• Work instructions
Within the entries below, output exactly the lines between the line containing "sormakta da sakınca" and the line containing "Por lo que recuerdo, Javier, no", inclusive, and omit any picture.

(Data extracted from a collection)

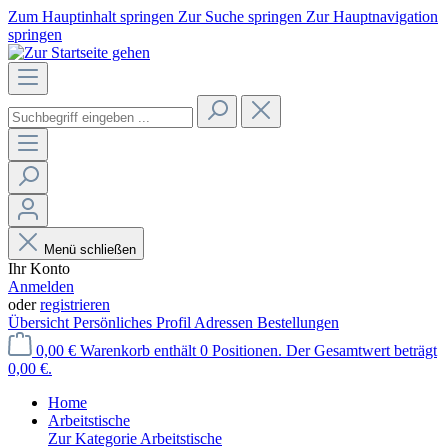
Zum Hauptinhalt springen
Zur Suche springen
Zur Hauptnavigation
springen
Menü schließen
Ihr Konto
Anmelden
oder
registrieren
Übersicht
Persönliches Profil
Adressen
Bestellungen
0,00 €
Warenkorb enthält 0 Positionen. Der Gesamtwert beträgt
0,00 €.
Home
Arbeitstische
Zur Kategorie Arbeitstische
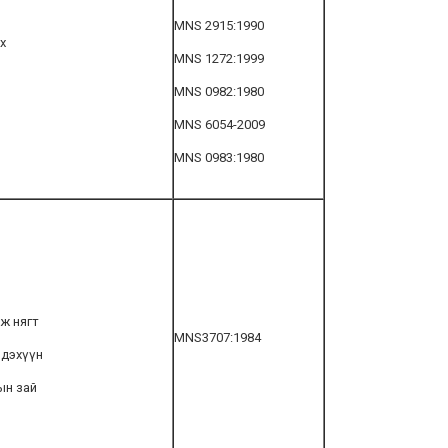
MNS 2915:1990
х
MNS 1272:1999
MNS 0982:1980
MNS 6054-2009
MNS 0983:1980
ж нягт
MNS3707:1984
лдэхүүн
ын зай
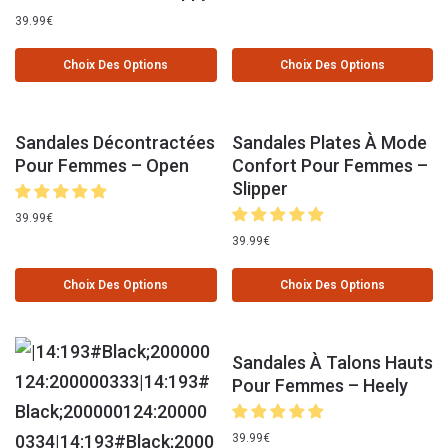
39.99
€
Choix Des Options
Choix Des Options
Sandales Décontractées
Sandales Plates À Mode
Pour Femmes – Open
Confort Pour Femmes –
Slipper
39.99
€
39.99
€
Choix Des Options
Choix Des Options
Sandales À Talons Hauts
Pour Femmes – Heely
39.99
€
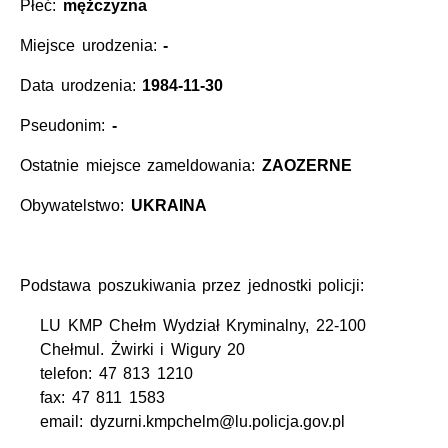
Płeć:
mężczyzna
Miejsce urodzenia:
-
Data urodzenia:
1984-11-30
Pseudonim:
-
Ostatnie miejsce zameldowania:
ZAOZERNE
Obywatelstwo:
UKRAINA
Podstawa poszukiwania przez jednostki policji:
LU KMP Chełm Wydział Kryminalny, 22-100
Chełmul. Żwirki i Wigury 20
telefon: 47 813 1210
fax: 47 811 1583
email: dyzurni.kmpchelm@lu.policja.gov.pl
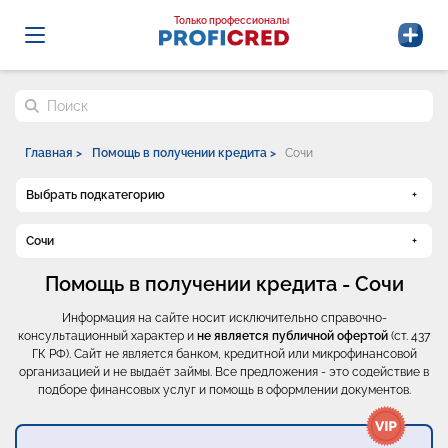
Probrokery - Только профессионалы
Только профессионалы
Поиск по сайту
Главная >
Помощь в получении кредита >
Сочи
Выбрать подкатегорию
Сочи
Помощь в получении кредита - Сочи
Информация на сайте носит исключительно справочно-
консультационный характер и
не является публичной офертой
(ст. 437
ГК РФ). Сайт не является банком, кредитной или микрофинансовой
организацией и не выдаёт займы. Все предложения - это содействие в
подборе финансовых услуг и помощь в оформлении документов.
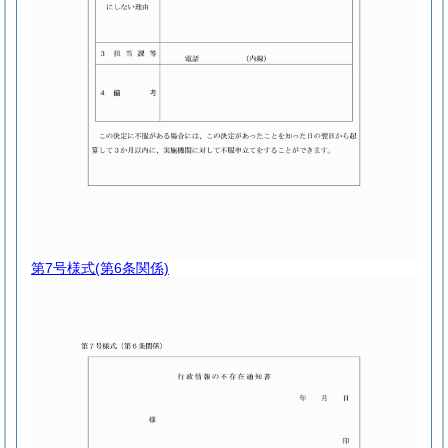
第7号様式
(第6条関係)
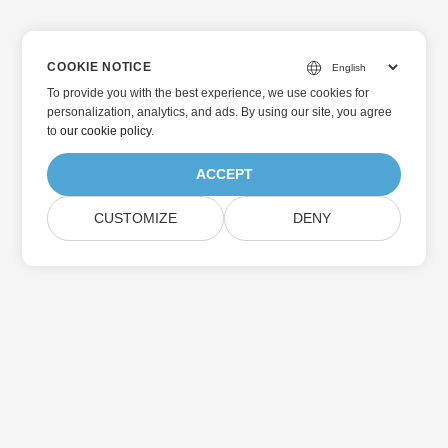
COOKIE NOTICE
To provide you with the best experience, we use cookies for
personalization, analytics, and ads. By using our site, you agree
to
our cookie policy
.
ACCEPT
CUSTOMIZE
DENY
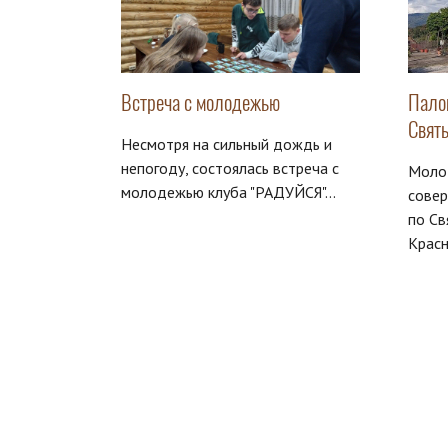
Встреча с молодежью
Пало
Свят
Несмотря на сильный дождь и
непогоду, состоялась встреча с
Молод
молодежью клуба "РАДУЙСЯ"...
сове
по Св
Крас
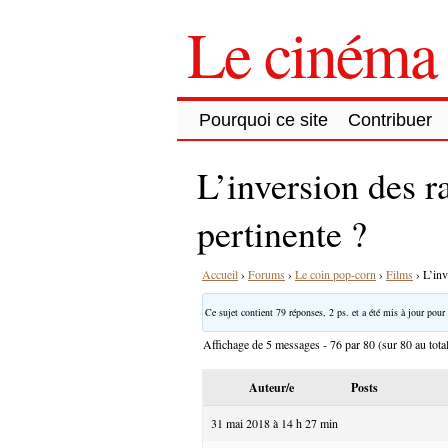
Le cinéma 
Pourquoi ce site
Contribuer
L’inversion des r
pertinente ?
Accueil
›
Forums
›
Le coin pop-corn
›
Films
›
L’inv
Ce sujet contient 79 réponses, 2 ps. et a été mis à jour pour 
Affichage de 5 messages - 76 par 80 (sur 80 au tota
Auteur/e
Posts
31 mai 2018 à 14 h 27 min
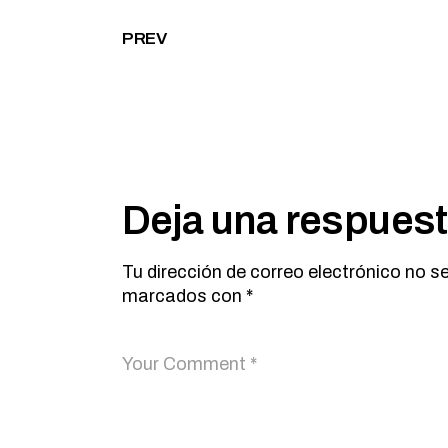
PREV
Deja una respues
Tu dirección de correo electrónico no s
marcados con
*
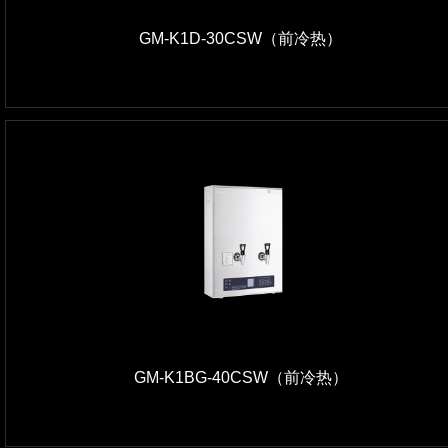
GM-K1D-30CSW（前冷热）
GM-K1BG-40CSW（前冷热）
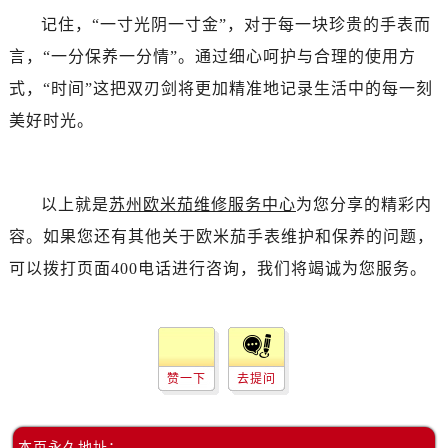
辽宁省阜新市海州区解放大街卡地亚售后服务中心（需提前预约）
记住，“一寸光阴一寸金”，对于每一块珍贵的手表而
辽宁省葫芦岛市连山区中央路卡地亚售后服务中心（需提前预约）
言，“一分保养一分情”。通过细心呵护与合理的使用方
辽宁省锦州市古塔区中央大街卡地亚售后服务中心（需提前预约）
式，“时间”这把双刃剑将更加精准地记录生活中的每一刻
辽宁省辽阳市白塔区新运大街卡地亚售后服务中心（需提前预约）
辽宁省盘锦市兴隆台区石油大街卡地亚售后服务中心（需提前预约）
美好时光。
辽宁省铁岭市银州区南马路卡地亚售后服务中心（需提前预约）
辽宁省营口市站前区市府路与渤海大街交叉口卡地亚售后服务中心（需提前预约）
辽宁省沈阳市沈河区中街路137号亨得利名表维修授权店1楼卡地亚售后服务中心（需提前预约）
以上就是
苏州欧米茄维修服务中心
为您分享的精彩内
辽宁省沈阳市沈河区中街路83号亨得利名表维修授权店1楼卡地亚售后服务中心（需提前预约）
容。如果您还有其他关于欧米茄手表维护和保养的问题，
北京市朝阳区建国门外大街甲6号华熙国际中心D座11层1102室卡地亚售后服务中心（需提前预约）
可以拨打页面400电话进行咨询，我们将竭诚为您服务。
北京市东城区东长安街1号王府井东方广场W3座6层602室卡地亚售后服务中心（需提前预约）
河北省保定市竞秀区朝阳北大街北国先天下卡地亚售后服务中心（需提前预约）
内蒙古自治区阿拉善盟市左旗土尔扈特大街卡地亚售后服务中心（需提前预约）
内蒙古自治区巴彦淖尔市临河区新华街卡地亚售后服务中心（需提前预约）
赞一下
去提问
内蒙古自治区包头市青山区幸福路甲3号王府井百货名表维修卡地亚售后服务中心（需提前预约）
内蒙古自治区赤峰市红山区哈达街卡地亚售后服务中心（需提前预约）
本页永久地址：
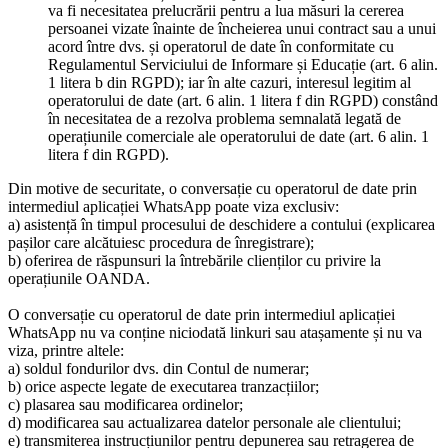
va fi necesitatea prelucrării pentru a lua măsuri la cererea
persoanei vizate înainte de încheierea unui contract sau a unui
acord între dvs. și operatorul de date în conformitate cu
Regulamentul Serviciului de Informare și Educație (art. 6 alin.
1 litera b din RGPD); iar în alte cazuri, interesul legitim al
operatorului de date (art. 6 alin. 1 litera f din RGPD) constând
în necesitatea de a rezolva problema semnalată legată de
operațiunile comerciale ale operatorului de date (art. 6 alin. 1
litera f din RGPD).
Din motive de securitate, o conversație cu operatorul de date prin
intermediul aplicației WhatsApp poate viza exclusiv:
a) asistență în timpul procesului de deschidere a contului (explicarea
pașilor care alcătuiesc procedura de înregistrare);
b) oferirea de răspunsuri la întrebările clienților cu privire la
operațiunile OANDA.
O conversație cu operatorul de date prin intermediul aplicației
WhatsApp nu va conține niciodată linkuri sau atașamente și nu va
viza, printre altele:
a) soldul fondurilor dvs. din Contul de numerar;
b) orice aspecte legate de executarea tranzacțiilor;
c) plasarea sau modificarea ordinelor;
d) modificarea sau actualizarea datelor personale ale clientului;
e) transmiterea instrucțiunilor pentru depunerea sau retragerea de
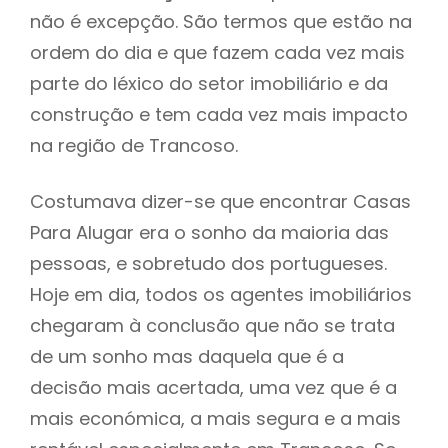
não é excepção. São termos que estão na
ordem do dia e que fazem cada vez mais
parte do léxico do setor imobiliário e da
construção e tem cada vez mais impacto
na região de Trancoso.
Costumava dizer-se que encontrar Casas
Para Alugar era o sonho da maioria das
pessoas, e sobretudo dos portugueses.
Hoje em dia, todos os agentes imobiliários
chegaram à conclusão que não se trata
de um sonho mas daquela que é a
decisão mais acertada, uma vez que é a
mais económica, a mais segura e a mais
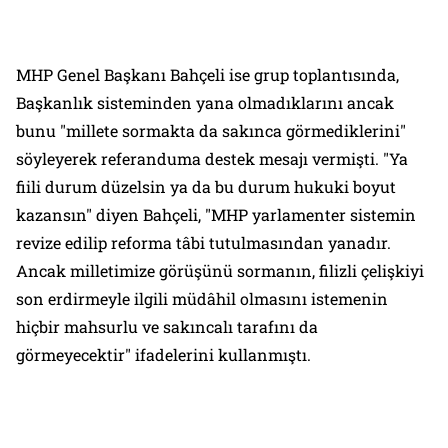
MHP Genel Başkanı Bahçeli ise grup toplantısında,
Başkanlık sisteminden yana olmadıklarını ancak
bunu "millete sormakta da sakınca görmediklerini"
söyleyerek referanduma destek mesajı vermişti. "Ya
fiili durum düzelsin ya da bu durum hukuki boyut
kazansın" diyen Bahçeli, "MHP yarlamenter sistemin
revize edilip reforma tâbi tutulmasından yanadır.
Ancak milletimize görüşünü sormanın, filizli çelişkiyi
son erdirmeyle ilgili müdâhil olmasını istemenin
hiçbir mahsurlu ve sakıncalı tarafını da
görmeyecektir" ifadelerini kullanmıştı.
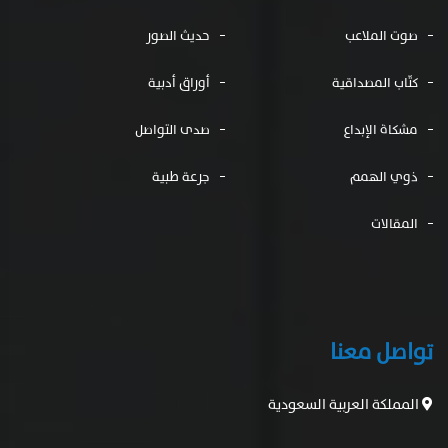
صوت الملاعب
حديث الصور
كتّاب المصداقية
أوراق أدبية
مشكاة الإبداع
صدى التواصل
ذوي الهمم
جرعة طبية
المقالات
تواصل معنا
المملكة العربية السعودية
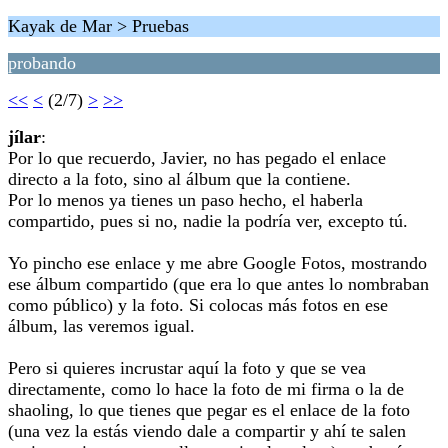
Kayak de Mar > Pruebas
probando
<<
<
(2/7)
>
>>
jílar
:
Por lo que recuerdo, Javier, no has pegado el enlace
directo a la foto, sino al álbum que la contiene.
Por lo menos ya tienes un paso hecho, el haberla
compartido, pues si no, nadie la podría ver, excepto tú.
Yo pincho ese enlace y me abre Google Fotos, mostrando
ese álbum compartido (que era lo que antes lo nombraban
como público) y la foto. Si colocas más fotos en ese
álbum, las veremos igual.
Pero si quieres incrustar aquí la foto y que se vea
directamente, como lo hace la foto de mi firma o la de
shaoling, lo que tienes que pegar es el enlace de la foto
(una vez la estás viendo dale a compartir y ahí te salen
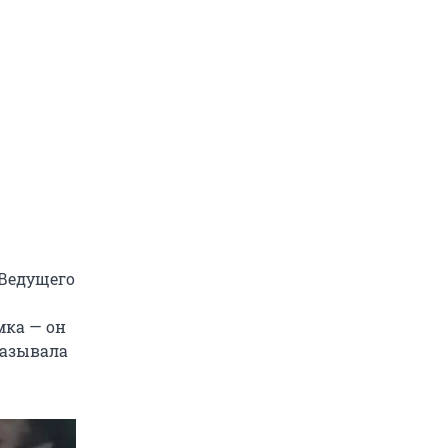
 Ведущего
мка — он
казывала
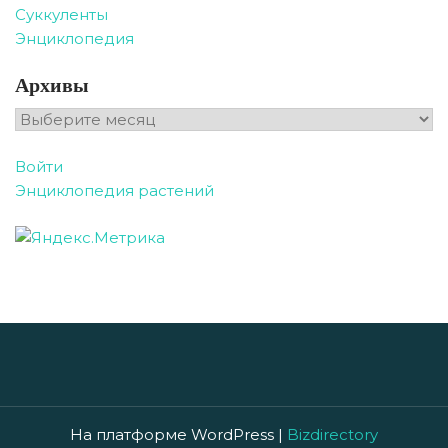
Суккуленты
Энциклопедия
Архивы
Архивы
Войти
Энциклопедия растений
На платформе WordPress |
Bizdirectory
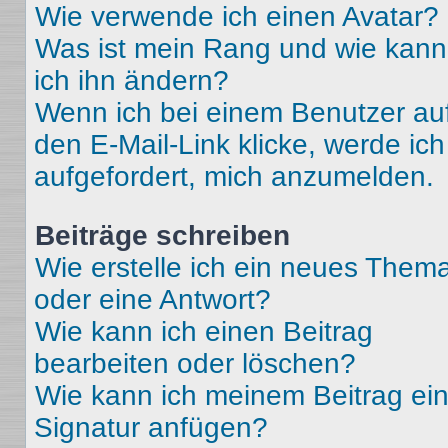
Wie verwende ich einen Avatar?
Was ist mein Rang und wie kann
ich ihn ändern?
Wenn ich bei einem Benutzer au
den E-Mail-Link klicke, werde ich
aufgefordert, mich anzumelden.
Beiträge schreiben
Wie erstelle ich ein neues Them
oder eine Antwort?
Wie kann ich einen Beitrag
bearbeiten oder löschen?
Wie kann ich meinem Beitrag ei
Signatur anfügen?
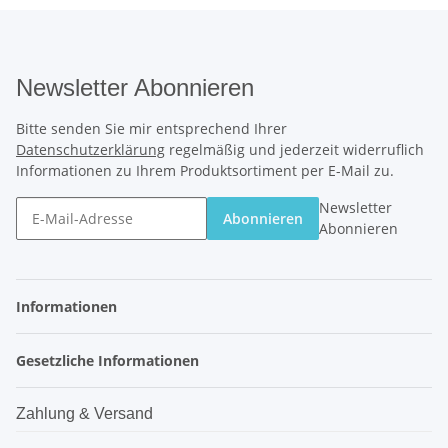
Newsletter Abonnieren
Bitte senden Sie mir entsprechend Ihrer
Datenschutzerklärung
regelmäßig und jederzeit widerruflich
Informationen zu Ihrem Produktsortiment per E-Mail zu.
Newsletter
Abonnieren
Abonnieren
Informationen
Gesetzliche Informationen
Zahlung & Versand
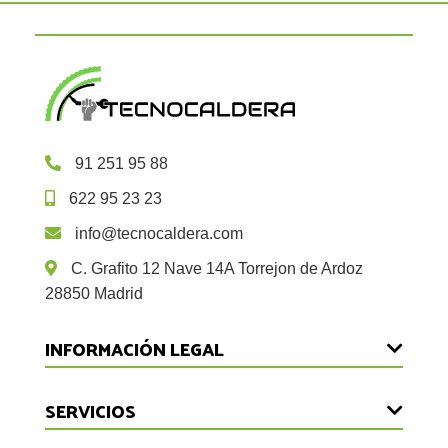
91 251 95 88
622 95 23 23
info@tecnocaldera.com
C. Grafito 12 Nave 14A Torrejon de Ardoz
28850 Madrid
INFORMACIÓN LEGAL
Devoluciones
SERVICIOS
Aviso Legal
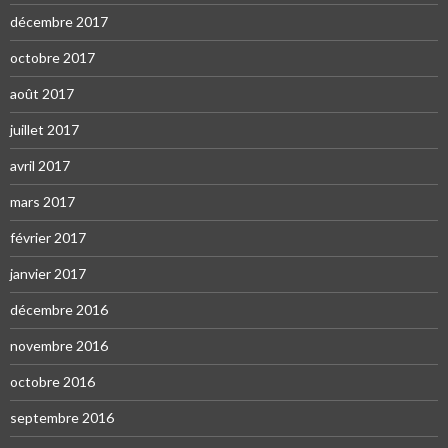
décembre 2017
octobre 2017
août 2017
juillet 2017
avril 2017
mars 2017
février 2017
janvier 2017
décembre 2016
novembre 2016
octobre 2016
septembre 2016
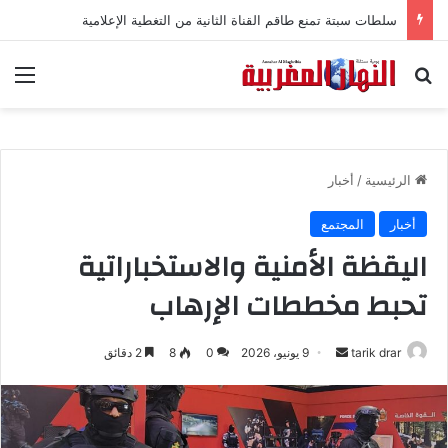
سلطات سبتة تمنع طاقم القناة الثانية من التغطية الإعلامية
بحث عن
الق
الرئيسية
/
أخبار
أخبار
المجتمع
اليقظة الأمنية والاستخباراتية
تحبط مخططات الإرهاب
tarik drar
أ
9 يونيو، 2026
0
8
2 دقائق
ر
س
ل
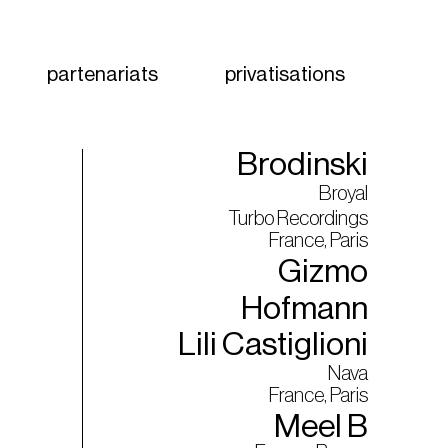
partenariats
privatisations
Brodinski
Broyal
Turbo Recordings
France, Paris
Gizmo
Hofmann
Lili Castiglioni
Nava
France, Paris
Meel B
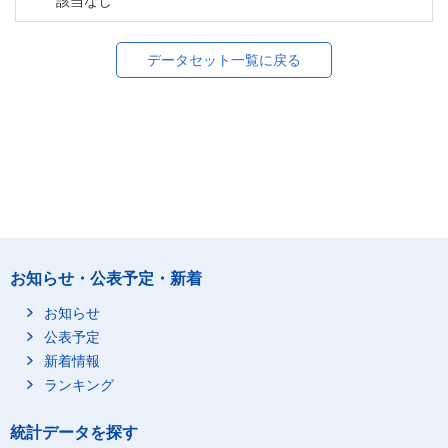
該当なし
データセット一覧に戻る
お知らせ・公表予定・新着
お知らせ
公表予定
新着情報
ランキング
統計データを探す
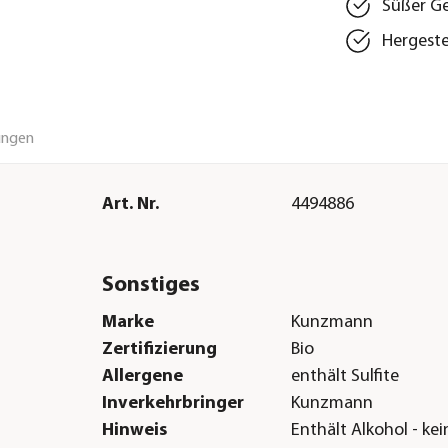
Süßer G
Hergeste
ungen
Art. Nr.
4494886
Sonstiges
Marke
Kunzmann
Zertifizierung
Bio
Allergene
enthält Sulfite
Inverkehrbringer
Kunzmann
Hinweis
Enthält Alkohol - ke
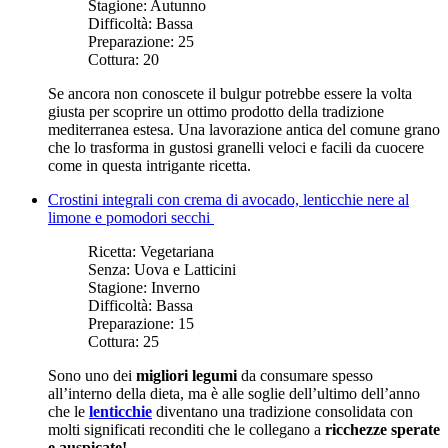
Stagione:
Autunno
Difficoltà:
Bassa
Preparazione:
25
Cottura:
20
Se ancora non conoscete il bulgur potrebbe essere la volta
giusta per scoprire un ottimo prodotto della tradizione
mediterranea estesa. Una lavorazione antica del comune grano
che lo trasforma in gustosi granelli veloci e facili da cuocere
come in questa intrigante ricetta.
Crostini integrali con crema di avocado, lenticchie nere al
limone e pomodori secchi
Ricetta:
Vegetariana
Senza:
Uova e Latticini
Stagione:
Inverno
Difficoltà:
Bassa
Preparazione:
15
Cottura:
25
Sono uno dei
migliori legumi
da consumare spesso
all’interno della dieta, ma è alle soglie dell’ultimo dell’anno
che le
lenticchie
diventano una tradizione consolidata con
molti significati reconditi che le collegano a
ricchezze sperate
e auspicate!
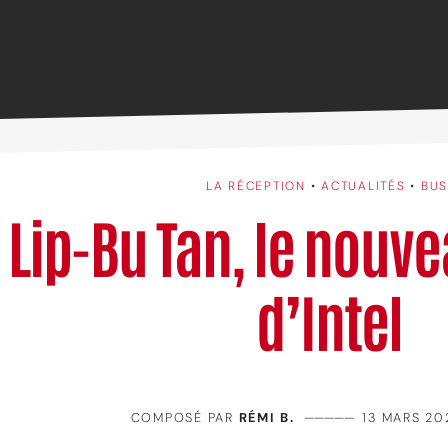
LA RÉCEPTION
•
ACTUALITÉS
•
BUS
Lip-Bu Tan, le nouv
d’Intel
COMPOSÉ PAR
RÉMI B.
—————
13 MARS 20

• Exercise result
bunu "millete sormakta da sakınca görmediklerini"
söyleyerek referanduma destek mesajı vermişti. "Ya
fiili durum düzelsin ya da bu durum hukuki boyut
kazansın" diyen Bahçeli, "MHP yarlamenter sistemin
revize edilip reforma tâbi tutulmasından yanadır.
Ancak milletimize görüşünü sormanın, filizli çelişkiyi
son erdirmeyle ilgili müdâhil olmasını istemenin
hiçbir mahsurlu ve sakıncalı tarafını da
görmeyecektir" ifadelerini kullanmıştı.
صوت الملاعب
حديث الصور
كتّاب المصداقية
أوراق أدبية
مشكاة الإبداع
صدى التواصل
ذوي الهمم
جرعة طبية
المقالات
تواصل معنا
المملكة العربية السعودية
Kayak de Mar > Pruebas
probando
<<
<
(2/7)
>
>>
jílar
:
Por lo que recuerdo, Javier, no has pegado el enlace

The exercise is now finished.